> [What you have to do] Although the records contain pictures, only their text should be reproduced, exactly as written.

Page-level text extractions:
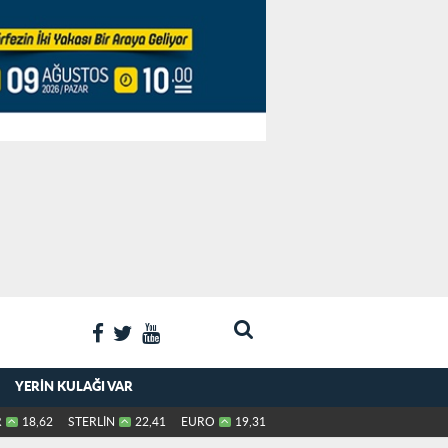
YERIN KULAĞI VAR
R
18,62
STERLİN
22,41
EURO
19,31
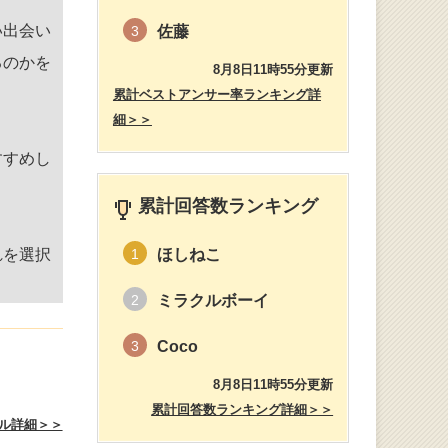
い出会い
佐藤
3
るのかを
8月8日11時55分更新
累計ベストアンサー率ランキング詳
細＞＞
すすめし
累計回答数ランキング
れを選択
ほしねこ
1
ミラクルボーイ
2
Coco
3
8月8日11時55分更新
累計回答数ランキング詳細＞＞
ル詳細＞＞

> [Written response]
YERIN KULAĞI VAR
R
18,62
STERLİN
22,41
EURO
19,31
い出会い
佐藤
3
るのかを
8月8日11時55分更新
累計ベストアンサー率ランキング詳
細＞＞
すすめし
累計回答数ランキング
れを選択
ほしねこ
1
ミラクルボーイ
2
Coco
3
8月8日11時55分更新
累計回答数ランキング詳細＞＞
ル詳細＞＞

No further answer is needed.